The Lies of Locke Lamora
By Scott Lynch
Published 2006 by Bantam Spectra
ISBN 0-553-80467-7
On the night the Lamora boy had come to live under the Thiefmaker’s care, the old graveyard on Shades’ Hill had been full of children, standing at silent attention and waiting for their new brothers and sisters to be led down into the mausoleums.
The Thiefmaker’s wards all carried candles; their cold blue light shone through the silver curtains of river mist as streetlamps might glimmer through a smoke-grimed window. A chain of ghostlight wound its way down from the hilltop, through the stone markers and ceremonial paths, down to the wide glass bridge over the Coalsmoke Canal, half-visible in the blood-warm fog that seeps up from Camorr’s wet bones on summer nights.

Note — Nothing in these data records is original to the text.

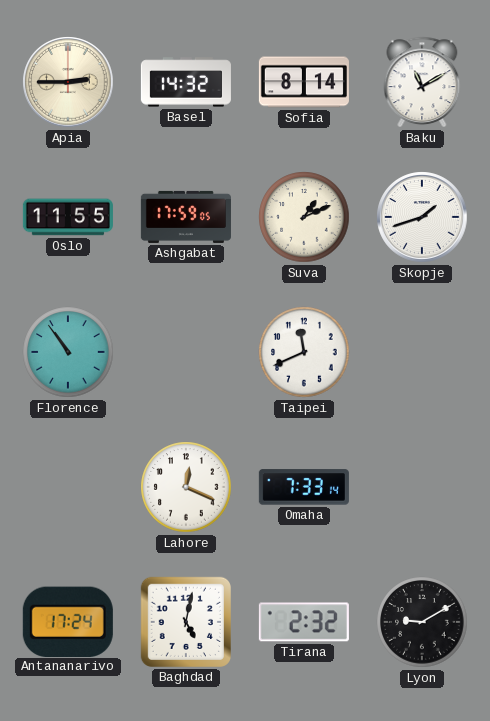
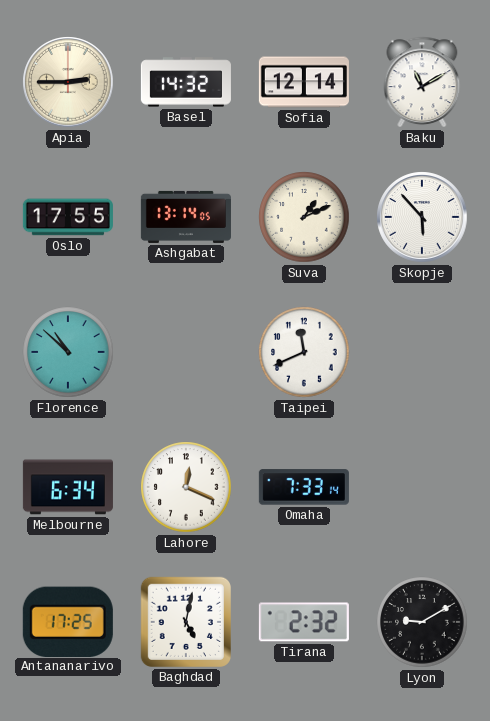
Sofia: 8:14 -> 12:14
Oslo: 11:55 -> 17:55
Ashgabat: 17:59 -> 13:14
Skopje: 1:42 -> 5:53
Florence: 10:54 -> 10:52
Melbourne: none -> 6:34
Antananarivo: 17:24 -> 17:25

Locke Lamora, orphaned at 5 in the sprawling canal city of Camorr, drifts into the criminal underworld Olivier Twist-style, except without the pure intentions. The young Locke shows such a flair for deception, thievery, and mayhem that he is soon apprenticed off to Father Chains, who trains him for a life of high crimes and fine cuisine.
His training complete, a young adult Lamora leads The Gentleman Bastards, outwardly a small and rather pathetic street band but secretly a team of top-notch conmen who liberate the city's upper classes of their fortunes in elaborate schemes. Such deception is necessary, for if the leader of the underworld, Capa Barsavi, found out that The Gentleman Bastards were up to then their lives would be forfeit. Likewise, the slightly more legitimate authorities in Camorr are also in a hanging mood.

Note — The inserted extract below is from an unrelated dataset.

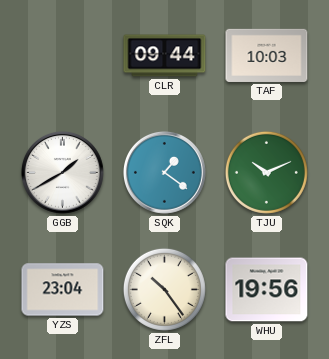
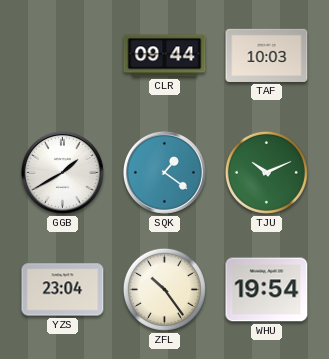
WHU: 19:56 -> 19:54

The Gentleman Bastards' latest scheme involves getting a couple of nobles to invest in a shady racket. It is all going to plan, with Lamora suavely moving between the worlds of organized crime and high society parties. But complications keep arising. Who is the mysterious Grey King that keeps killing Capa Barsavi's henchmen? Can Lamora get out of marrying Barsavi's daughter? And what to do with this all-powerful Bondmage who has Lamora under his thumb?
The previous description makes The Lies of Locke Lamora sound like a light tale of trickery and guile, and so it is at first. But the plot spins off into some pretty dark places as what should be a simple con-job keeps getting more tortuous by the day. As an anti-hero, Lamora has some pretty direct methods especially when revenge is called for.
It was a real pleasure to read a good old-fashioned well-plotted and tense novel. Lynch's prose has a nice flowAlthough Lynch cannot resist peppering the pages with some really obscure archaic words. and the dialog rings true like a brass bell. Camorr itself is a fantastically over-the-top Dickensesque setting with some excellently alien touches hiding in the rolling sea fog.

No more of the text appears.